POV: Rubea de Bluesky
Pergolakan Batin di Kamar yang Tidak Lagi Tenang
Rubea de Bluesky bukanlah gadis biasa. Ia diajarkan untuk selalu anggun, kalem, dan mencerminkan langit keluarga de Bluesky: tinggi, jauh, tak tersentuh. Tapi malam ini… langit itu mendung, berangin, dan gemetar oleh badai yang tak bisa ditahan.
Di balik dinding kamar tamu megah yang disediakan istana, sang bangsawan muda menggigit bibirnya keras, lalu melempar satu bantal ke arah lemari kaca.
Dummp!
"Lune… dasar egois!" bentaknya, tak kepada siapa pun—kecuali sepi.
Ujung gaun diremasnya erat; dadanya naik turun, seirama gelombang emosi yang tak terbendung.
“Tidur? Kau tertidur… tanpa pamit! Tanpa memperhitungkan betapa aku—”
Ia berhenti, menggertakkan gigi. Di matanya, yang biasanya bagai danau biru tenang, kini berkecamuk pusaran posesif: “Siapa yang membuatmu tidur, hah? Siapa yang berani menyentuh sinar lembut yang seharusnya hanya menyinariku?”
Si penyihir mimpi? Si penipu waktu?
Tangannya meninju bantal lain—lalu melemparkannya ke dinding. Ruangan istananya yang sebelumnya rapi kini tak ubahnya reruntuhan elegan dari badai frustrasi seorang gadis yang kehilangan pusat orbitnya.
Tok tok tok.
“Rubea?” Sebuah suara lembut. Ratu.
Rubea membelalak. Panik. Segera ia menarik napas panjang, mengubah ekspresi wajahnya… dan membuka pintu dengan senyum paling elegan milik keluarga de Bluesky.
“Oh, Yang Mulia. Maaf, saya tidak menyangka Anda akan lewat…”
Ratu menatapnya sebentar, lalu tersenyum lembut. “Tadi kudengar… sedikit kegaduhan. Apakah kau baik-baik saja, Sayang?”
Rubea menunduk sopan, menyembunyikan napas yang masih tersengal. “Tentu saja. Mungkin hanya rak buku yang bergeser. Jangan khawatir… saya tidak apa-apa.”
Ratu memandangi wajah gadis itu beberapa detik. “Kalau kau butuh bicara… aku ibarat ibumu juga, tahu? Bagaimanapun, kau sudah seperti menantuku sendiri.”
Senyum Rubea menegang sesaat. Tapi ia segera menjawab dengan lembut, “Terima kasih, Yang Mulia. Saya tidak akan melupakan kebaikan Anda.”

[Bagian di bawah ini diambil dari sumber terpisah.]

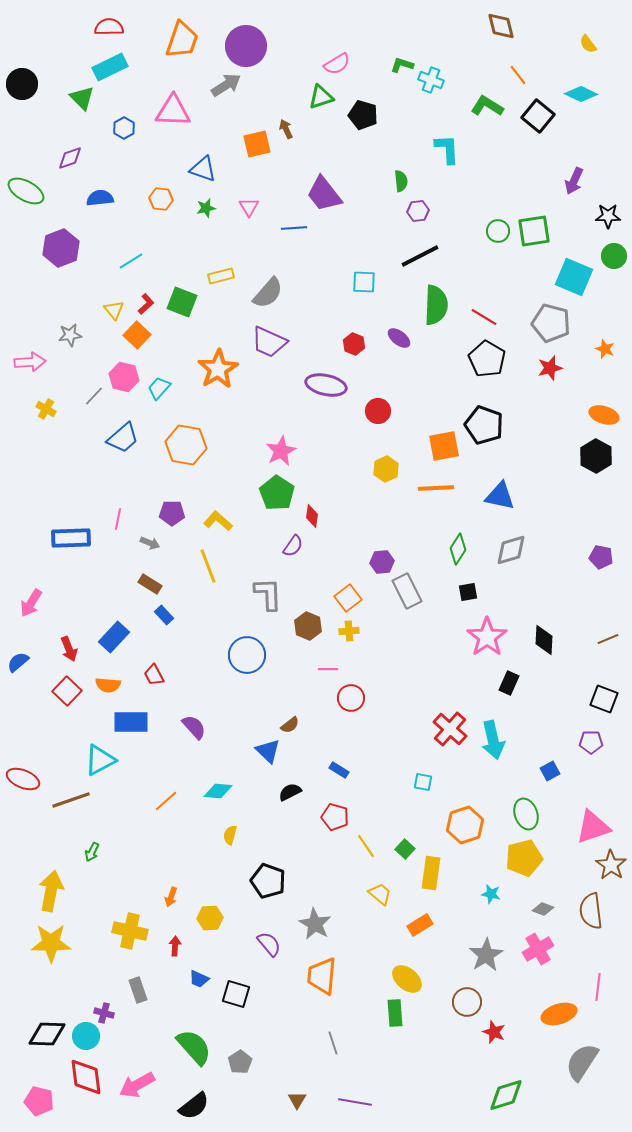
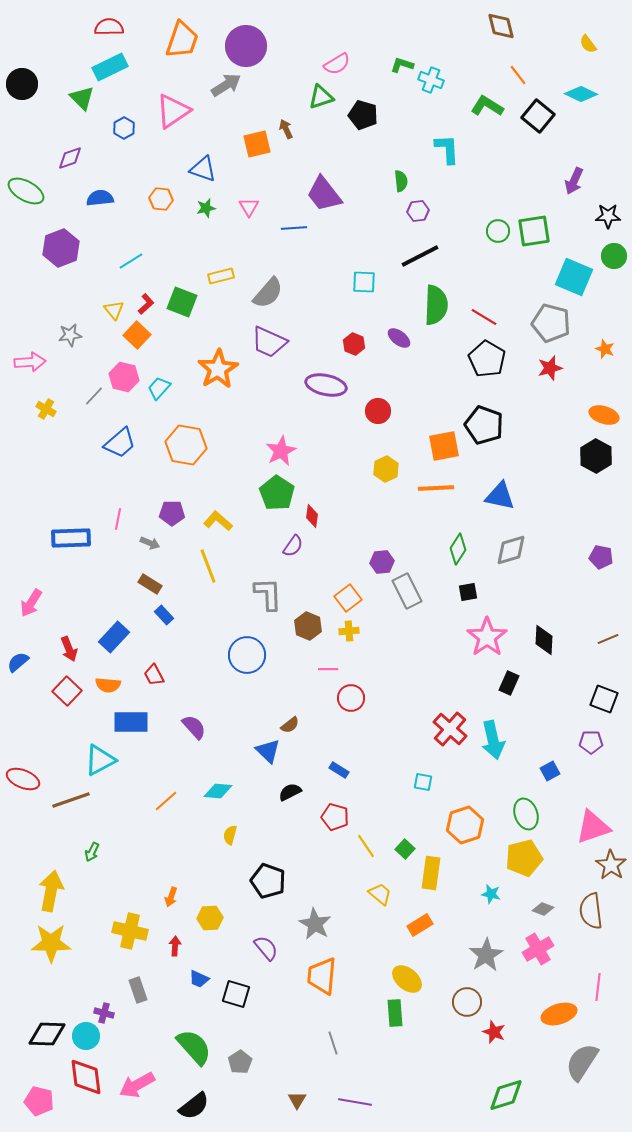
pink triangle at (173, 111): rotated 36 degrees counterclockwise
blue trapezoid at (123, 438): moved 3 px left, 5 px down
purple semicircle at (269, 944): moved 3 px left, 4 px down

Begitu pintu tertutup kembali, Rubea mendesah panjang. Ia melihat ruangan yang masih berantakan dan menghela napas tajam. “Tidak bisa begini kalau ingin menjenguknya…”
Dengan cepat dan tenang, ia merapikan semuanya—seolah badai barusan hanyalah bayangan kabut di pagi hari.
—
Lorong Sunyi dan Tatapan Pembakar
Rubea berjalan di lorong istana dengan anggun, langkahnya ringan seolah setiap nada sepatu haknya adalah irama lembut musik kamar bangsawan. Tak ada satu pun yang tahu bahwa tangan yang kini menyentuh dinding lorong dengan lembut… baru saja meninju bantal hingga berbentuk tak karuan.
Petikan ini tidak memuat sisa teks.